Supplied records.
>>>

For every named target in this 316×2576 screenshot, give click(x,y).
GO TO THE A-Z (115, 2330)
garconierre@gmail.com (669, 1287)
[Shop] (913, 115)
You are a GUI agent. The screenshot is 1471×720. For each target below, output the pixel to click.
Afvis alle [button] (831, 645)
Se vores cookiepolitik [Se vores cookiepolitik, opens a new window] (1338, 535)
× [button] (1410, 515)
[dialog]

<<<

Copy the records above exactly, leaving nothing out.

For every named target in this 316×2576 screenshot, give click(x,y).
GO TO THE A-Z (115, 2330)
garconierre@gmail.com (669, 1287)
[Shop] (913, 115)
You are a GUI agent. The screenshot is 1471×720. For each target below, output the pixel to click.
Afvis alle [button] (831, 645)
Se vores cookiepolitik [Se vores cookiepolitik, opens a new window] (1338, 535)
× [button] (1410, 515)
[dialog]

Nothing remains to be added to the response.